HUMBOLDT – At the final meeting of the North Coast Railroad Authority’s (NCRA) Humboldt Bay Corridor Subcommittee, rail advocates and trail advocates were told that if division between them persists, controversy will prevent investment in both aims.
The subcommittee met for the third time on Oct. 26 at Eureka City Hall and after a series of presentations related to rail redevelopment, its members urged those in the audience to stop opposing each other and collaborate on a plan to develop both rail and trail.
Rees Hughes of the Bay Trail Advocates group gave the final presentation, which triggered a conversation on the political aspects of using the NCRA’s rail property.
Hughes noted that his group’s advocacy led to the formation of the subcommittee, though it had first been proposed as a subcommittee to make recommendations on railbanking the line. Doing that would allow a multi-use trail to be built over the tracks with the agreement that it would be removed once rail operations resume.
With that approach, the rail infrastructure would be put to use during the presumably long wait for rail operations to resume. “We need and we want a trail to connect our two largest population centers, for transportation and recreational purposes,” said Hughes. “And the NCRA happens to own and control the least expensive and most logical right of way where the trail can be built.”
Mendocino County Supervisor John McCowen, one of three NCRA boardmembers who compose the subcommittee, said railbanking was considered by his board and “even with three boardmembers not present, it was not able to garner a majority – I don’t see that changing.”
Rail supporters and trail advocates are at odds, sometimes bitterly, and McCowen recommended they collaborate instead. “If people want to advocate for rail only, if they want to advocate for trail only – that increases the odds that we get nothing,” he said.
“If there’s true consensus, then you can get the support of your state and federal legislators,” McCowen continued. “But if there’s no community consensus, your state legislators and federal legislators won’t stick their necks out – they’ll just keep watching the fur fly”
Jan Kraepelien, an advocate of studying the feasibility of an east-west rail line, called attention to the number of groups and agencies that support doing the study and asked the subcommittee members if they also support it.
“I don’t want to go there, I’m trying to do something else here,” said Subcommittee Member Bill Kier. “You’re basically pushing us into the east-west rail camp and we’ve got plenty of work to do.”
Kier and McCowen said the NCRA’s lack of funding is an over-riding problem that is visible when one looks at the condition of the Humboldt Bay rail corridor.
Tom Mattson, the county’s public works director, said there are multiple issues to deal with in upgrading the corridor and division makes the effort less effective. “We’re going to go nowhere if we continue to fight,” he added. “Once we agree that we need the highway, we need a trail and we need the rail, then we will move forward but if we keep trying to move forward separately, by taking somebody else’s assets and turning it into something else, we’re not going to move forward.”

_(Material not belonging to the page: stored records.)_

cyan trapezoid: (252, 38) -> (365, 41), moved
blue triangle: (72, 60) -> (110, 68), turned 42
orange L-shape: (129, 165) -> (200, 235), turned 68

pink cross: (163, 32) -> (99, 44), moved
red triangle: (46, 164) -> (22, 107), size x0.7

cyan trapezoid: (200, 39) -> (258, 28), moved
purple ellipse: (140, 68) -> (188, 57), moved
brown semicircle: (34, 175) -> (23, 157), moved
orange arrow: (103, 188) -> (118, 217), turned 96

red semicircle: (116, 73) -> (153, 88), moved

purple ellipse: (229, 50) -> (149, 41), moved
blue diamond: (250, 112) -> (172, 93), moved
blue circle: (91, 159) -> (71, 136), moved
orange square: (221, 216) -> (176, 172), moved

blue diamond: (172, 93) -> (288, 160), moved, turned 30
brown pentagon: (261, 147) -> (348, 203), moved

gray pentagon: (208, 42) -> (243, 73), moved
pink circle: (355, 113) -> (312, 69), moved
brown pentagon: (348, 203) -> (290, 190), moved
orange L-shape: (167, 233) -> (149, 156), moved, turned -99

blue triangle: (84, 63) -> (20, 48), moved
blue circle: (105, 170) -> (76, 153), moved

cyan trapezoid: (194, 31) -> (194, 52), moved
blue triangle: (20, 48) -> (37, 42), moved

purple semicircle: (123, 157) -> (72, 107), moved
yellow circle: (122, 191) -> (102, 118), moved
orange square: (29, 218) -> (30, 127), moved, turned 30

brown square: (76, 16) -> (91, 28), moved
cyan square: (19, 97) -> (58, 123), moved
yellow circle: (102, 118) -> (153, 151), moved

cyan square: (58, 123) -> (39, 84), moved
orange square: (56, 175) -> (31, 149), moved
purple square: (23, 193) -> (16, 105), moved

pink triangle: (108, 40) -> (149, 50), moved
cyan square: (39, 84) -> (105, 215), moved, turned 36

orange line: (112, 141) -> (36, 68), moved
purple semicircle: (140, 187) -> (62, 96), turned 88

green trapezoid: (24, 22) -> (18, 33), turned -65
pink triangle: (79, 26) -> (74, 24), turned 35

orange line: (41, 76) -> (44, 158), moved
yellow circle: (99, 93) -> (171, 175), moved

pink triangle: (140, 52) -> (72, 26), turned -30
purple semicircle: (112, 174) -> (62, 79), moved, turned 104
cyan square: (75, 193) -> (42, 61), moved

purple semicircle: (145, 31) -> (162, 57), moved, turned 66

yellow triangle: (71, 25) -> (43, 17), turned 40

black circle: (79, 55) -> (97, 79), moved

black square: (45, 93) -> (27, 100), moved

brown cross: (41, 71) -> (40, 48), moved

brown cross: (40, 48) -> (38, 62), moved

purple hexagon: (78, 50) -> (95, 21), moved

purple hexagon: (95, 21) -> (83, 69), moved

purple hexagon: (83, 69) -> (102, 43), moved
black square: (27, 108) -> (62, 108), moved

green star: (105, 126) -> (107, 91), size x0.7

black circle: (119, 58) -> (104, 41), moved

He said that having a trail isn’t simply a matter of building one. “The issue is who owns it and who operates it – nobody’s going there because nobody has the money to own and operate the trail,” Mattson continued. But he said that if a percentage of rail profits could pay for it, he’d recommend that the county “take the lead in getting that trail built.”
McCowen concluded the meeting by saying, “I really hope that what we’re seeing is the nucleus of the community coming together and agreeing that the best way to get any of what we want is to try to get all of what we want and to try and move forward together.”
County Supervisor and NCRA Chairman Clif Clendenen, the third member of the subcommittee, was absent due to illness.
Earlier, John Williams of Northwestern Pacific Railroad Company, the NCRA’s rail operator, said it will cost at least $30 million to rehab the rail line from South Fork to Samoa, not including permitting costs.
A passenger excursion train was once operated and Williams believes a market for it is still here. Freight hauling is also viable if there’s interaction between barges and trains, he said.
But he added that there won’t be enough profit to cover high debt payments so funding would have to be from low-interest loans or grants. Williams has been criticized for not having a business plan for the bay line but he said funding sources have to be secured before one is drafted.
“Until NCRA and NWP can go to the shipping community and say, ‘We can get our hands on X millions of dollars,’ that’s when you do the business plan,” Williams said.
Other presentations were from the Timber Heritage Association, Caltrans and the East West Rail Advocates group.
The NCRA board will consider the reports and data related to the subcommittee’s work at its Nov. 14 meeting in Eureka.